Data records

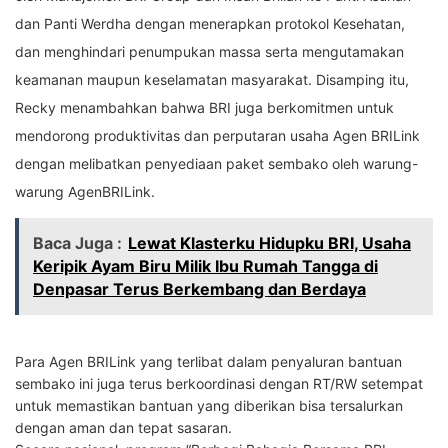
dan Panti Werdha dengan menerapkan protokol Kesehatan,
dan menghindari penumpukan massa serta mengutamakan
keamanan maupun keselamatan masyarakat. Disamping itu,
Recky menambahkan bahwa BRI juga berkomitmen untuk
mendorong produktivitas dan perputaran usaha Agen BRILink
dengan melibatkan penyediaan paket sembako oleh warung-
warung AgenBRILink.
Baca Juga :
Lewat Klasterku Hidupku BRI, Usaha
Keripik Ayam Biru Milik Ibu Rumah Tangga di
Denpasar Terus Berkembang dan Berdaya
Para Agen BRILink yang terlibat dalam penyaluran bantuan
sembako ini juga terus berkoordinasi dengan RT/RW setempat
untuk memastikan bantuan yang diberikan bisa tersalurkan
dengan aman dan tepat sasaran.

**Work instructions:**
Output the lines above in full and exactly as given, omitting any pictures.

**Response below:**
dan Panti Werdha dengan menerapkan protokol Kesehatan,
dan menghindari penumpukan massa serta mengutamakan
keamanan maupun keselamatan masyarakat. Disamping itu,
Recky menambahkan bahwa BRI juga berkomitmen untuk
mendorong produktivitas dan perputaran usaha Agen BRILink
dengan melibatkan penyediaan paket sembako oleh warung-
warung AgenBRILink.
Baca Juga :
Lewat Klasterku Hidupku BRI, Usaha
Keripik Ayam Biru Milik Ibu Rumah Tangga di
Denpasar Terus Berkembang dan Berdaya
Para Agen BRILink yang terlibat dalam penyaluran bantuan
sembako ini juga terus berkoordinasi dengan RT/RW setempat
untuk memastikan bantuan yang diberikan bisa tersalurkan
dengan aman dan tepat sasaran.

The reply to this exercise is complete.